SQL Server Forum / General / Data Warehousing / October 2005
general design question - "multiple groupings"
|
|
Thread rating:  |
Ray - 13 Oct 2005 00:16 GMT We have a main fact table that contains, for example, individual retail transactions (e.g. Coke, Sprite, 7up, Milk, Bottled Water... chocolate cake, steak.... t-shirt, mug, cap).
Each item can belong to several groups (e.g. group: drinks, non-alcholic drinks, pepsi products, coke products, sugar-free drink, etc.)
In the above scenario, we see two options for the design of the datamart: 1) create a star schema design where the transaction is "duplicated" into the fact table -- effectively linking a transaction to a "group" -- e.g. a sale of Diet-Coke would have 4 entries in the fact table (one for "drinks", non-alcoholic, coke products, and sugar-free).
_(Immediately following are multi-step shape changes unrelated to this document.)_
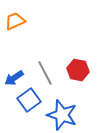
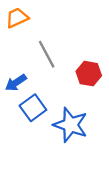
gray line: (45, 73) -> (47, 54), moved

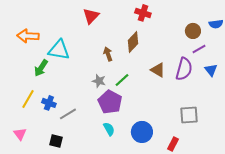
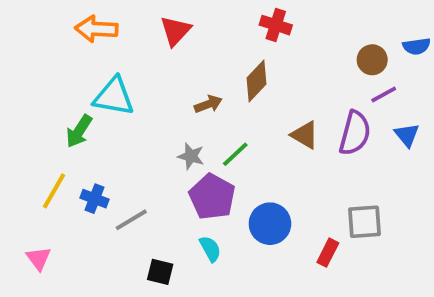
orange arrow: (28, 36) -> (96, 29), moved
brown arrow: (108, 54) -> (208, 104), turned 88
blue circle: (142, 132) -> (270, 224), moved
black square: (56, 141) -> (160, 272), moved
red rectangle: (173, 144) -> (328, 253), moved

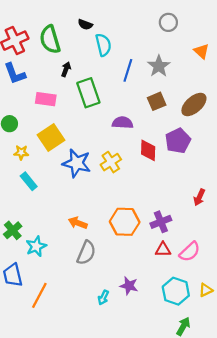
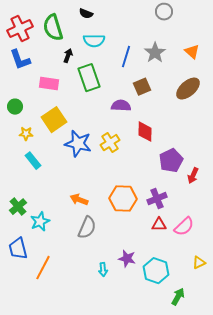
cyan semicircle: (103, 45) -> (94, 41), moved, turned 105
orange triangle: (201, 51) -> (192, 52), moved
brown square: (157, 101) -> (142, 87), moved
purple pentagon: (178, 141) -> (171, 161), moved
cyan hexagon: (176, 291) -> (156, 271), moved
cyan arrow: (103, 298) -> (103, 270), turned -32

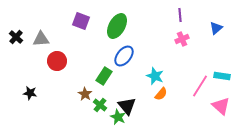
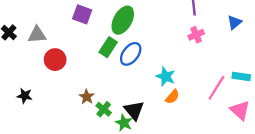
green rectangle: (104, 76) -> (108, 47), moved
The draw-back is that this is ALOT of transactions and can really start to bloat the size of the datamart.
2) create a "bridge" table that associates items to groups, effectively implementing a many-to-many relationship.
Does anyone have other options or opinions on how to effectively design this? The requirement is fairly open-ended -- the customer wants to be able to view this data in as fast a time as possible (i.e. doing an ad-hoc query might be too slow of a roll-up)
Thanks, Ray
Darren Gosbell - 13 Oct 2005 01:41 GMT Sounds like what you have here are attributes of the dimension members. AS2k5 handles attributes REALLY well. In AS2k the story is not as good, but can still work, although performance may not be ideal.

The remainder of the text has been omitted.